#PySpark flatMap() Transformation


---

**PySpark flatMap() is a transformation operation that flattens the RDD/DataFrame (array/map DataFrame columns) after applying the function on every element and returns a new PySpark RDD/DataFrame. In this article, you will learn the syntax and usage of the PySpark flatMap() with an example.**


---


**First, let’s create an RDD from the list.**

In [0]:
data = [
    "Project Gutenberg’s",
    "Alice’s Adventures in Wonderland",
    "Project Gutenberg’s",
    "Adventures in Wonderland",
    "Project Gutenberg’s"
]

rdd = sc.parallelize(data)

for element in rdd.collect():
    print(element)

Project Gutenberg’s
Alice’s Adventures in Wonderland
Project Gutenberg’s
Adventures in Wonderland
Project Gutenberg’s


##flatMap() Syntax


---
####flatMap(f, preservesPartitioning=False)
---




---


##flatMap() Example



**Now, let’s see with an example of how to apply a flatMap() transformation on RDD. In the below example, first, it splits each record by space in an RDD and finally flattens it. Resulting RDD consists of a single word on each record.**

In [0]:
rdd2 = rdd.flatMap(lambda x: x.split(" "))

for element in rdd2.collect():
    print(element)


Project
Gutenberg’s
Alice’s
Adventures
in
Wonderland
Project
Gutenberg’s
Adventures
in
Wonderland
Project
Gutenberg’s


##Using flatMap() transformation on DataFrame

---


**Unfortunately, PySpark DataFame doesn’t have flatMap() transformation however, DataFrame has explode() SQL function that is used to flatten the column.

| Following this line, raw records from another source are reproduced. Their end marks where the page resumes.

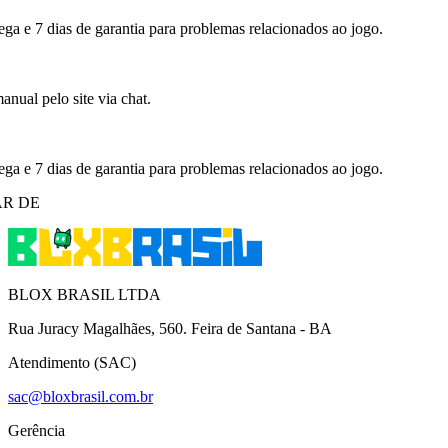
ega e 7 dias de garantia para problemas relacionados ao jogo.
nual pelo site via chat.
ega e 7 dias de garantia para problemas relacionados ao jogo.
R DE
BLOX BRASIL LTDA
Rua Juracy Magalhães, 560. Feira de Santana - BA
Atendimento (SAC)
sac@bloxbrasil.com.br
Gerência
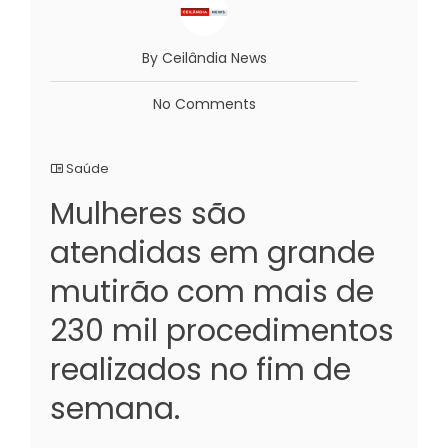
By Ceilândia News
No Comments
Saúde
Mulheres são
atendidas em grande
mutirão com mais de
230 mil procedimentos
realizados no fim de
semana.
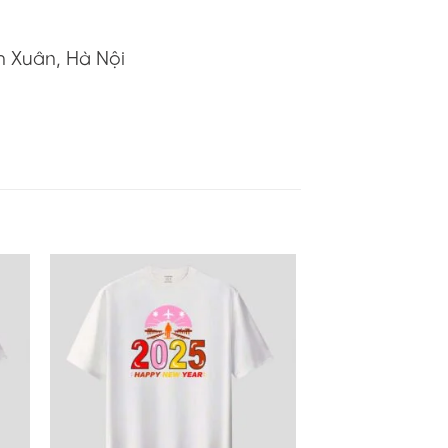
h Xuân, Hà Nội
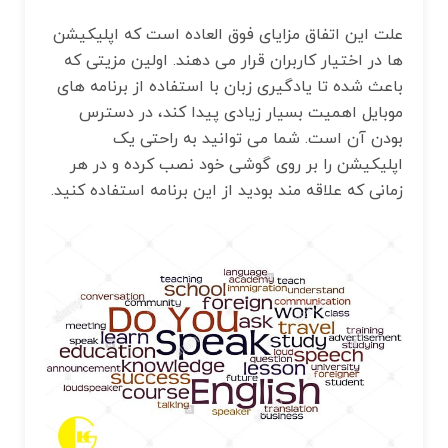
علت این اتفاق مزایای فوق العاده است که اپلیکیشن
ها در اختیار کاربران قرار می‌ دهند. اولین مزیتی که
باعث شده تا یادگیری زبان با استفاده از برنامه های
موبایل اهمیت بسیار زیادی پیدا کند، در دسترس
بودن آن است. شما می توانید به راحتی یک
اپلیکیشن را بر روی گوشی خود نصب کرده و در هر
زمانی که علاقه‌ مند بودید از این برنامه استفاده کنید.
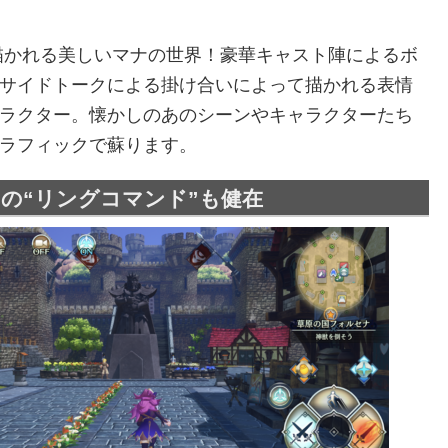
描かれる美しいマナの世界！豪華キャスト陣によるボ
サイドトークによる掛け合いによって描かれる表情
ラクター。懐かしのあのシーンやキャラクターたち
ラフィックで蘇ります。
の“リングコマンド”も健在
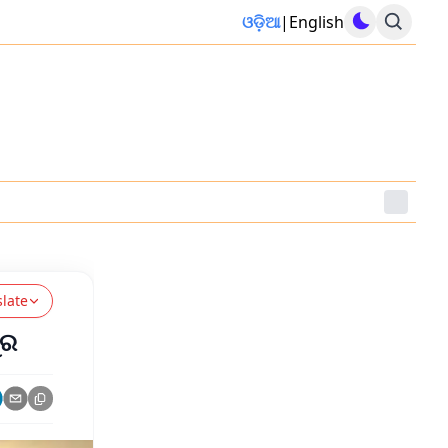
ଓଡ଼ିଆ
|
English
slate
ୁର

Below is a complete example.**

In [0]:
from pyspark.sql.functions import explode


arrayData = [
    ('James',['Java','Scala'],{'hair':'black','eye':'brown'}),
    ('Michael',['Spark','Java',None],{'hair':'brown','eye':None}),
    ('Robert',['CSharp',''],{'hair':'red','eye':''}),
    ('Washington',None,None),
    ('Jefferson',['1','2'],{})
]

df = spark.createDataFrame(data=arrayData, schema= ['name', 'knownlanguages', 'properties'])
df2 = df.select(df.name, explode(df.knownlanguages))
df2.printSchema()
df2.show(truncate=False)

root
 |-- name: string (nullable = true)
 |-- col: string (nullable = true)

+---------+------+
|name     |col   |
+---------+------+
|James    |Java  |
|James    |Scala |
|Michael  |Spark |
|Michael  |Java  |
|Michael  |null  |
|Robert   |CSharp|
|Robert   |      |
|Jefferson|1     |
|Jefferson|2     |
+---------+------+



**This example flattens the array column “knownLanguages” and yields below output**

##Conclusion

**In conclusion, you have learned how to apply a PySpark flatMap() transformation to flattens the array or map columns and also learned how to use alternatives for DataFrame.**